(Saved data entries)
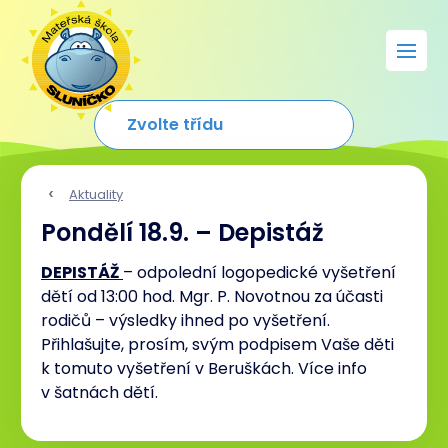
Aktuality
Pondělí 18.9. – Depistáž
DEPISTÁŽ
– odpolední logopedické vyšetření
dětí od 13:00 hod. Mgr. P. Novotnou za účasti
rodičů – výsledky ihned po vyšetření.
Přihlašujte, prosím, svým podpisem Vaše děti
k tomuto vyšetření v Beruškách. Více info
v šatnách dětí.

==

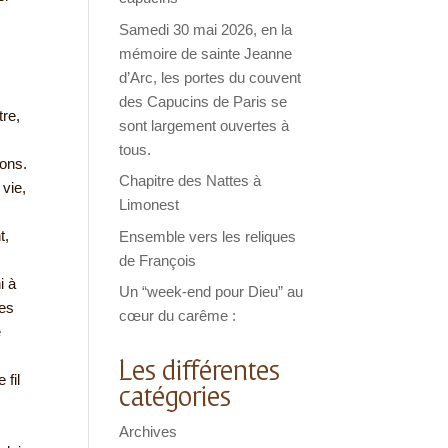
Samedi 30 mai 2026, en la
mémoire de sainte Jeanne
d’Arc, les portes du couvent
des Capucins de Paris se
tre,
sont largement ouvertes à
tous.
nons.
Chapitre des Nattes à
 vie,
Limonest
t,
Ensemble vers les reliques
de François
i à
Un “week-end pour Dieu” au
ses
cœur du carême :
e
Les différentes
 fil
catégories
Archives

...

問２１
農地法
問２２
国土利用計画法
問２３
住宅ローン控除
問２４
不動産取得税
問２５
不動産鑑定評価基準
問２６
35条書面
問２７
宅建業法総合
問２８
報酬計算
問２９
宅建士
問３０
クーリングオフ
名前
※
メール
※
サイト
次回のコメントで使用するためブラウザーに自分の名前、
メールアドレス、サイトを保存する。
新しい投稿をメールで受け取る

§ **AIM OF THE TASK**
If a line in the entries holds the string "dětí", it belongs in the tally; state the tally alone.

§ **TASK RESPONSE**
2